++++ MATERIAL FOR THE TASK ++++

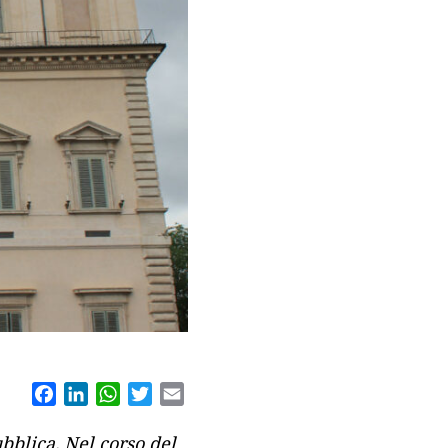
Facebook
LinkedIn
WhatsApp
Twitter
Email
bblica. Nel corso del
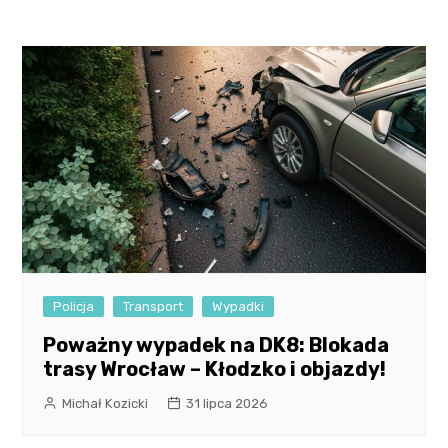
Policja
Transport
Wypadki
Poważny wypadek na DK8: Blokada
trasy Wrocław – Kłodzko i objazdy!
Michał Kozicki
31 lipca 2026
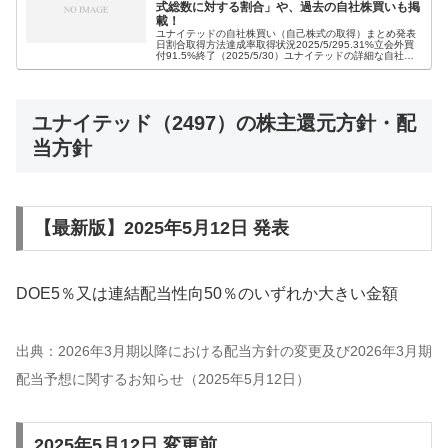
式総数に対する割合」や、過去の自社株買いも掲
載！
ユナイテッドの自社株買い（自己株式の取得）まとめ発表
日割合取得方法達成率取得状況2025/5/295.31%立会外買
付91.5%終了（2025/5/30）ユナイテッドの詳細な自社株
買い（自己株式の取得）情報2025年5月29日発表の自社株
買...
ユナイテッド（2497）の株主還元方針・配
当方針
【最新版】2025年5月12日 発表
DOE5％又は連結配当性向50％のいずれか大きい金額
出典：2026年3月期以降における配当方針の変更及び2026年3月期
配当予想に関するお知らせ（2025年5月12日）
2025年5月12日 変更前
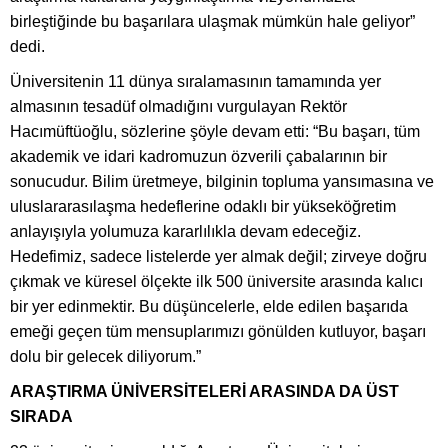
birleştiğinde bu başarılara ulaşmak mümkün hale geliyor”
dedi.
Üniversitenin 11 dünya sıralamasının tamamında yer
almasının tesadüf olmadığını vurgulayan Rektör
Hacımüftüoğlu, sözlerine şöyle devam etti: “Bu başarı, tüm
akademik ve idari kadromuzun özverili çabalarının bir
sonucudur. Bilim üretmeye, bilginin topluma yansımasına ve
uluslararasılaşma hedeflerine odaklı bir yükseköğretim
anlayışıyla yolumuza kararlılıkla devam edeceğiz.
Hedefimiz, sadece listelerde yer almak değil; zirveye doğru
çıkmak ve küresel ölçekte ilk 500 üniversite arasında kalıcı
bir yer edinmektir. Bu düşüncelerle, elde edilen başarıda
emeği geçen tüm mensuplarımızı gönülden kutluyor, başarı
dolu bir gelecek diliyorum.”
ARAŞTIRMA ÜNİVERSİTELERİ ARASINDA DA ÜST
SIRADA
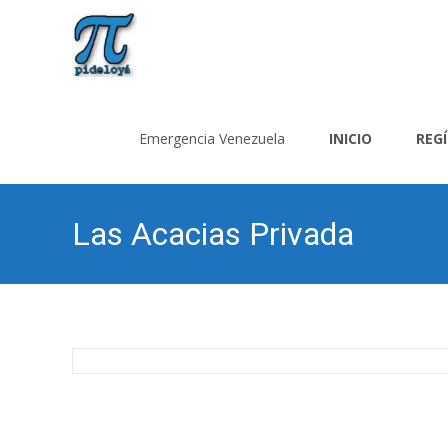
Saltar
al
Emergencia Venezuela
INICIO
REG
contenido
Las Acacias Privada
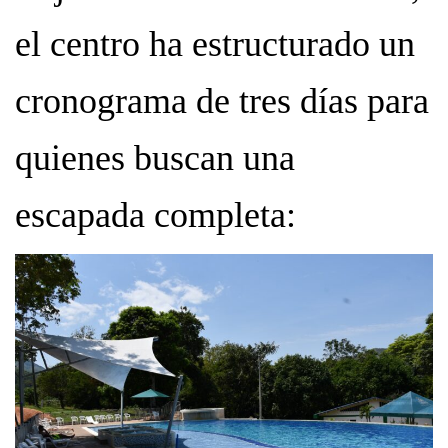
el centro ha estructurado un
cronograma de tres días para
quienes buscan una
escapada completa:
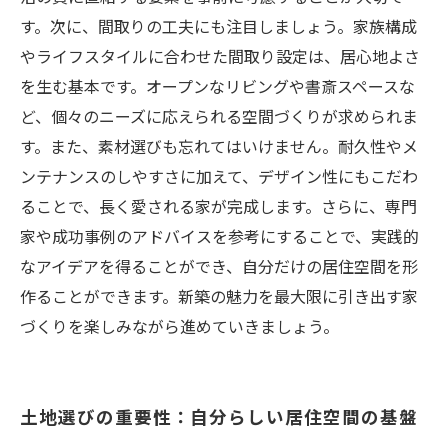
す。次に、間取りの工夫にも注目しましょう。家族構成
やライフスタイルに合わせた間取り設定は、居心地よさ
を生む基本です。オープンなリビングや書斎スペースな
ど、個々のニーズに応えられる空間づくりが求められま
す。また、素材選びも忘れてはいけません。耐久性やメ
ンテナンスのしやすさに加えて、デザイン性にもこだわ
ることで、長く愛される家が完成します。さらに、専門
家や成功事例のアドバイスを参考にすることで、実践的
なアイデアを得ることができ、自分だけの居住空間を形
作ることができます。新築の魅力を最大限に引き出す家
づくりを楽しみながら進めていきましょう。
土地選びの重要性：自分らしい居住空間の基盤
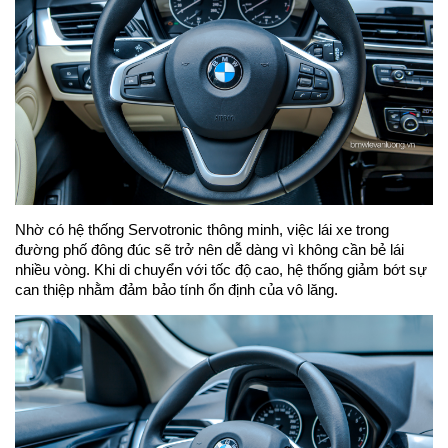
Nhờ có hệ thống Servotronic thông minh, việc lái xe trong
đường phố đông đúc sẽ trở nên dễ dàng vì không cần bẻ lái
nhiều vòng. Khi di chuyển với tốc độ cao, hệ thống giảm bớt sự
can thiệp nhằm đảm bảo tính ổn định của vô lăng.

++++
++++ MATERIAL FOR THE TASK ++++

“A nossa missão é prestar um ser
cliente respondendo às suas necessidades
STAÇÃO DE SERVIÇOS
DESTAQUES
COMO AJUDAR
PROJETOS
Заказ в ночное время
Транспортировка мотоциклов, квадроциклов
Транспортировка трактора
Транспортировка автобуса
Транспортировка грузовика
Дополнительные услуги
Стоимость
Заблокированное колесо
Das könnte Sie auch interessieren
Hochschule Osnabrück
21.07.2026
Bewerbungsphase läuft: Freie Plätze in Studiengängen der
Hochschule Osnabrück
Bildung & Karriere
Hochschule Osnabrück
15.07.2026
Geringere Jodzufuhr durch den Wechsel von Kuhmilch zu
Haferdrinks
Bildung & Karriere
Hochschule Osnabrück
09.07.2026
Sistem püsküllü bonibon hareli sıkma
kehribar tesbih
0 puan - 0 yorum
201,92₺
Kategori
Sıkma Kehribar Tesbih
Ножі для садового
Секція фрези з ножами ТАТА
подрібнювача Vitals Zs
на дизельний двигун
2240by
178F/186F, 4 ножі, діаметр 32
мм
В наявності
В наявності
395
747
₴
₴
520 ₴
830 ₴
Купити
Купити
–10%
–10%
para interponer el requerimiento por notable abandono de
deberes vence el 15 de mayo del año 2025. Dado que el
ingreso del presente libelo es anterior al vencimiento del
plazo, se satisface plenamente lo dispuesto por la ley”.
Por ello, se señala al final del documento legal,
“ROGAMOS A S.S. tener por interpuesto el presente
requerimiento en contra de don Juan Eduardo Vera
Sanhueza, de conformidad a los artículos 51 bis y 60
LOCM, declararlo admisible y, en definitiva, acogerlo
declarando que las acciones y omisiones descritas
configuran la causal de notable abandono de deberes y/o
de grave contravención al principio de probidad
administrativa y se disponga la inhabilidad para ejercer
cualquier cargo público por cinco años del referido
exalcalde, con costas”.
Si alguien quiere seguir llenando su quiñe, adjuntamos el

++++

DIRECTIONS:
Each line above that contains "para" must be copied out.

RESPONSE AREA:
cronograma de tres días para
para interponer el requerimiento por notable abandono de
administrativa y se disponga la inhabilidad para ejercer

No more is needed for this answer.